Originally built in 1886, the Ohio State Reformatory has been closed for its main purpose since 1990. It majestic beauty and architectural strength made it the perfect spot to film the classic movie "The Shawshank Redemption".
The history started way prior to when the first brick was laid to build this incredible prison. The property was used as a training camp for Union Soldiers during the Civil War.
Designed by acclaimed architect, Levi Scofield, this castle-like prison was built to reform and inspire its occupants... The inmates. Completed on November of 1886, workers laid the cornerstone on what was known as an intermediate prison. This would be the retention of persons that fitted between the Boys Industrial School in Lancaster and the Ohio State Penitentiary in Columbus. Usually they housed nonviolent offenders. The original goal was to reform them by teaching them useful skills and motivating their spirituality.
Unfortunately, eventually Ohio was forced to change this with its growing prison population, opening its cells to hardened criminals to OSR. With this, the Reformatory became overcrowded. Sometimes cells that were designed to hold a single man, now held three. The focus shifted from reformation to punishing unruly prisoners.

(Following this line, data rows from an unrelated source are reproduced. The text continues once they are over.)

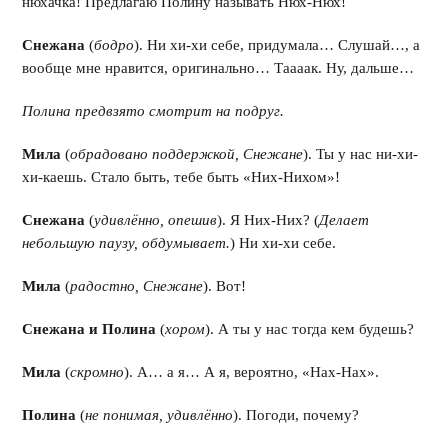
нюхачка! Предлагаю Полину называть Нюх-Нюх!
Снежана
(
бодро
). Ни хи-хи себе, придумала… Слушай…, а
вообще мне нравится, оригинально… Таааак. Ну, дальше…
Полина предвзято смотрит на подруг.
Мила
(
обрадовано поддержкой, Снежане
). Ты у нас ни-хи-
хи-каешь. Стало быть, тебе быть «Них-Нихом»!
Снежана
(
удивлённо, опешив
). Я Них-Них? (
Делает
небольшую паузу, обдумывает.
) Ни хи-хи себе.
Мила
(
радостно, Снежане
). Вот!
Снежана и Полина
(
хором
). А ты у нас тогда кем будешь?
Мила
(
скромно
). А… а я… А я, вероятно, «Нах-Нах».
Полина
(
не понимая, удивлённо
). Погоди, почему?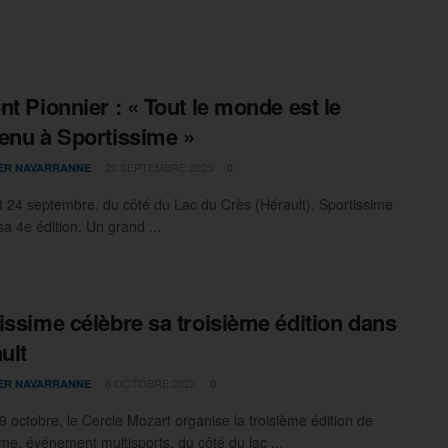
nt Pionnier : « Tout le monde est le
enu à Sportissime »
20 SEPTEMBRE 2023
IER NAVARRANNE
0
t 24 septembre, du côté du Lac du Crès (Hérault), Sportissime
sa 4e édition. Un grand ...
issime célèbre sa troisième édition dans
ult
6 OCTOBRE 2022
IER NAVARRANNE
0
9 octobre, le Cercle Mozart organise la troisième édition de
ime, événement multisports, du côté du lac ...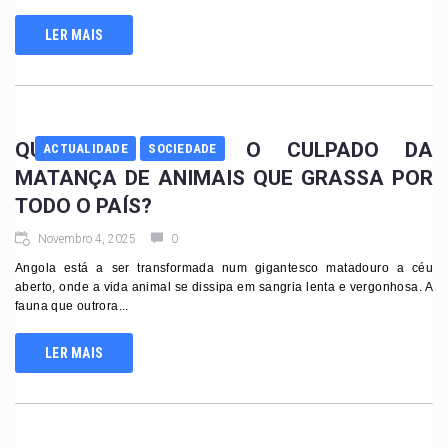
LER MAIS
QUEM É, AFINAL, O CULPADO DA
ACTUALIDADE
SOCIEDADE
MATANÇA DE ANIMAIS QUE GRASSA POR
TODO O PAÍS?
Novembro 4, 2025
0
Angola está a ser transformada num gigantesco matadouro a céu
aberto, onde a vida animal se dissipa em sangria lenta e vergonhosa. A
fauna que outrora...
LER MAIS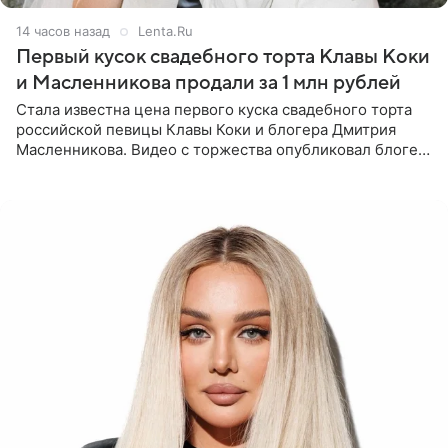
14 часов назад
Lenta.Ru
Первый кусок свадебного торта Клавы Коки
и Масленникова продали за 1 млн рублей
Стала известна цена первого куска свадебного торта
российской певицы Клавы Коки и блогера Дмитрия
Масленникова. Видео с торжества опубликовал блогер
Азамат Каххаров на своей странице в Instagram
(принадлежит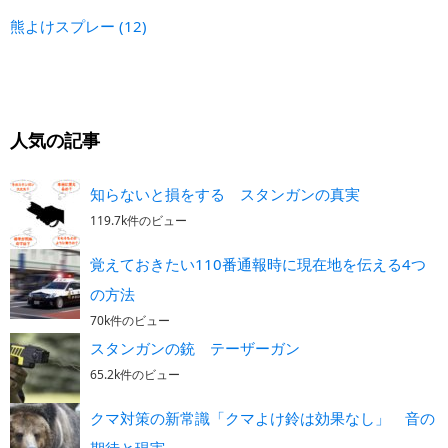
熊よけスプレー
(12)
人気の記事
知らないと損をする スタンガンの真実
119.7k件のビュー
覚えておきたい110番通報時に現在地を伝える4つ
の方法
70k件のビュー
スタンガンの銃 テーザーガン
65.2k件のビュー
クマ対策の新常識「クマよけ鈴は効果なし」 音の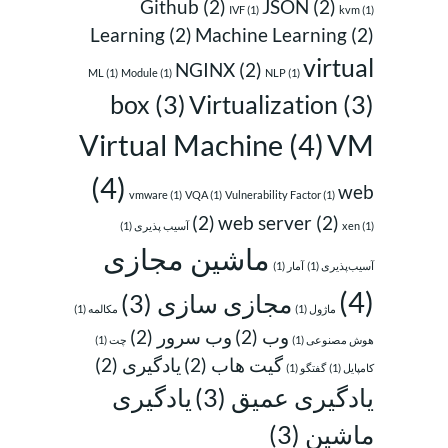
Github
(2)
JSON
(2)
IVF
(1)
kvm
(1)
Learning
(2)
Machine Learning
(2)
virtual
NGINX
(2)
ML
(1)
Module
(1)
NLP
(1)
box
(3)
Virtualization
(3)
Virtual Machine
(4)
VM
(4)
web
vmware
(1)
VQA
(1)
Vulnerability Factor
(1)
(2)
web server
(2)
(1)
xen
آسیب پذیری
(1)
ماشین مجازی
آسیب‌پذیری
(1)
آمار
(1)
(4)
مجازی سازی
(3)
ماژول
(1)
مکالمه
(1)
وب
(2)
وب سرور
(2)
هوش مصنوعی
(1)
چت
(1)
گیت هاب
(2)
یادگیری
(2)
کامپایل
(1)
گفتگو
(1)
یادگیری عمیق
(3)
یادگیری
ماشین
(3)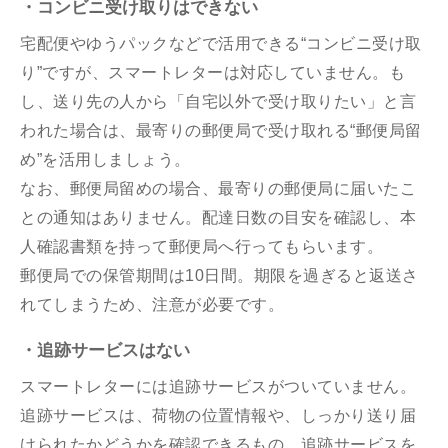
・コンビニ受け取りはできない
宅配便やゆうパックなどで活用できる“コンビニ受け取
り”ですが、スマートレターは対応していません。も
し、送り先の人から「自宅以外で受け取りたい」と言
われた場合は、最寄りの郵便局で受け取れる“郵便局留
め”を活用しましょう。
なお、郵便局留めの場合、最寄りの郵便局に届いたこ
との通知はありません。配達日数の目安を確認し、本
人確認書類を持って郵便局へ行ってもらいます。
郵便局での保管期間は10日間。期限を過ぎると返送さ
れてしまうため、注意が必要です。
・追跡サービスはない
スマートレターには追跡サービスがついていません。
追跡サービスは、荷物の位置情報や、しっかり送り届
けられたかどうかを確認できるもの。追跡サービスを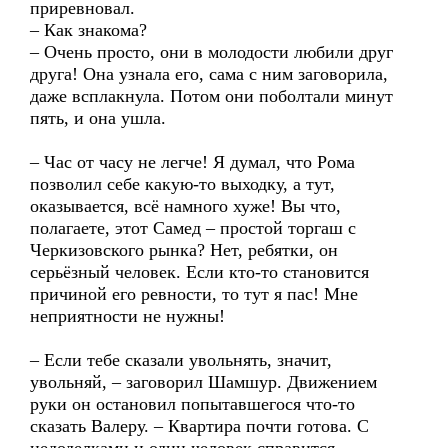
приревновал.
– Как знакома?
– Очень просто, они в молодости любили друг
друга! Она узнала его, сама с ним заговорила,
даже всплакнула. Потом они поболтали минут
пять, и она ушла.
– Час от часу не легче! Я думал, что Рома
позволил себе какую-то выходку, а тут,
оказывается, всё намного хуже! Вы что,
полагаете, этот Самед – простой торгаш с
Черкизовского рынка? Нет, ребятки, он
серьёзный человек. Если кто-то становится
причиной его ревности, то тут я пас! Мне
неприятности не нужны!
– Если тебе сказали увольнять, значит,
увольняй, – заговорил Шамшур. Движением
руки он остановил попытавшегося что-то
сказать Валеру. – Квартира почти готова. С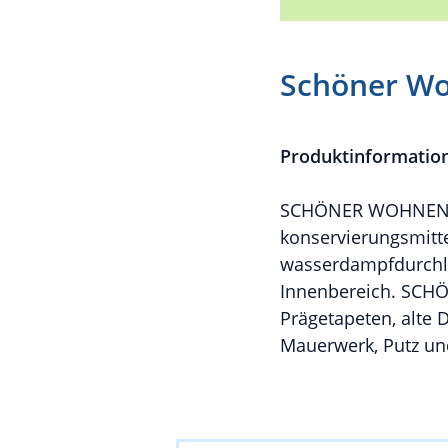
Schöner Wo
Produktinformatio
SCHÖNER WOHNEN Inn
konservierungsmitte
wasserdampfdurchlä
Innenbereich. SCHÖ
Prägetapeten, alte 
Mauerwerk, Putz un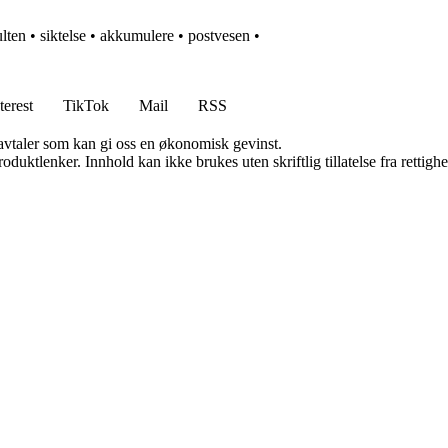
lten
•
siktelse
•
akkumulere
•
postvesen
•
terest
TikTok
Mail
RSS
savtaler som kan gi oss en økonomisk gevinst.
oduktlenker. Innhold kan ikke brukes uten skriftlig tillatelse fra rettigh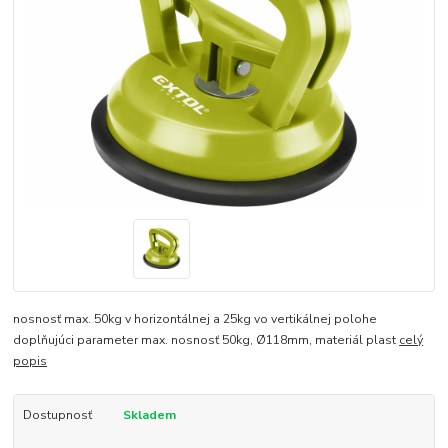
nosnosť max. 50kg v horizontálnej a 25kg vo vertikálnej polohe
doplňujúci parameter max. nosnosť 50kg, Ø118mm, materiál plast
celý
popis
Dostupnosť
Skladem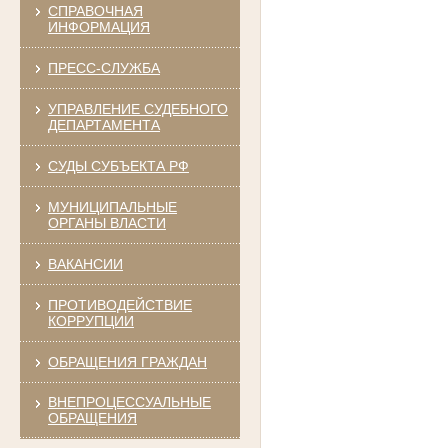
СПРАВОЧНАЯ
ИНФОРМАЦИЯ
ПРЕСС-СЛУЖБА
УПРАВЛЕНИЕ СУДЕБНОГО
ДЕПАРТАМЕНТА
СУДЫ СУБЪЕКТА РФ
МУНИЦИПАЛЬНЫЕ
ОРГАНЫ ВЛАСТИ
ВАКАНСИИ
ПРОТИВОДЕЙСТВИЕ
КОРРУПЦИИ
ОБРАЩЕНИЯ ГРАЖДАН
ВНЕПРОЦЕССУАЛЬНЫЕ
ОБРАЩЕНИЯ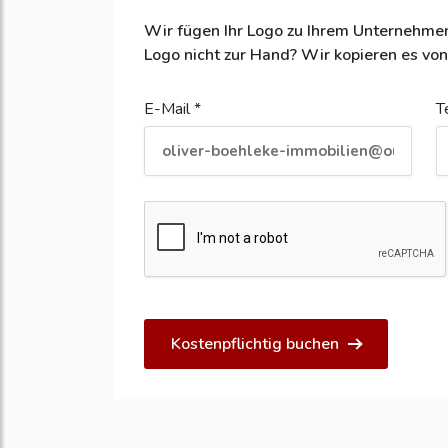
Wir fügen Ihr Logo zu Ihrem Unternehmen
Logo nicht zur Hand? Wir kopieren es von
E-Mail *
T
Kostenpflichtig buchen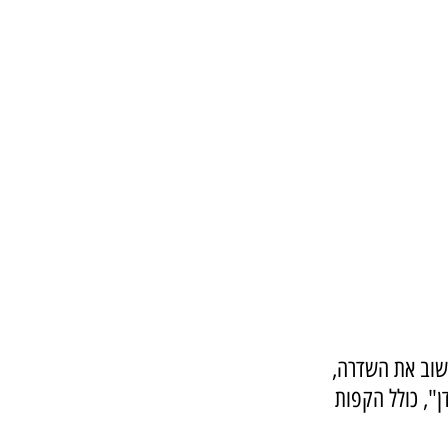
ושוב את השדרה, 
", כולל הקפות 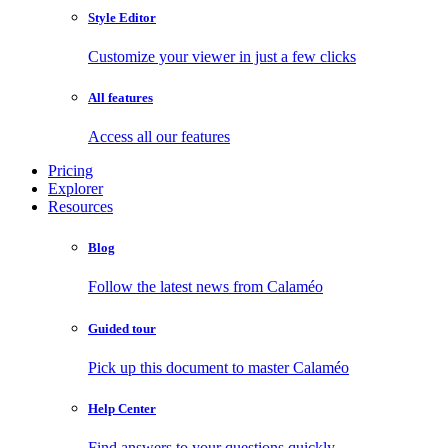
Style Editor
Customize your viewer in just a few clicks
All features
Access all our features
Pricing
Explorer
Resources
Blog
Follow the latest news from Calaméo
Guided tour
Pick up this document to master Calaméo
Help Center
Find answers to your questions quickly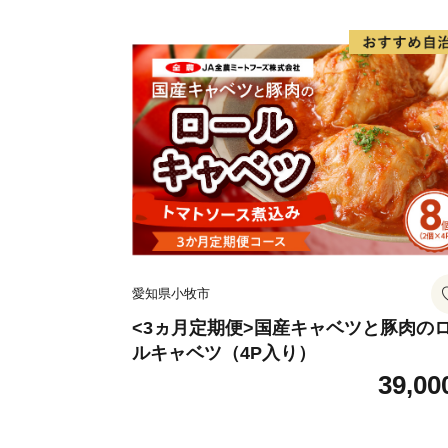
愛知県小牧市
<3ヵ月定期便>国産キャベツと豚肉の
ルキャベツ（4P入り）
39,00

The punishments were administered with antiquated and unforgiving torture devices the included "the butterfly," a form of electro-torture, water hoses, a sweatbox for non-white prisoners, and "The Hole" which was a small, barren and solitary confinement cell. Along with the possibility of being tortured, the inmates were also subjected to extreme violence from other inmates, horrific food, rat infestation, and infectious diseases.
OSR, due to many difficult situations, closed its doors as a prison/reformatory in 1981. Upon being restored, the building is used for events, tours, haunted explorations and even a Haunted "Blood Prison" during the Halloween Season.
To say this place is haunted, is an understatement, leading it to be called the most haunted property of all of Ohio. Witnesses have experienced shadow figures, slamming cell doors and yelling voices, and female witnesses claim to have been victims of physical attacks by the spirits who linger in this place. This is only the beginning.
Today, this majestic Gothic structure is now a state historical site and offers guided tours, including ghost hunts, to interested visitors.
Many paranormal TV shows have featured this property, including the famed SyFy Ghost Hunters and Travel Channel's Ghost Adventures.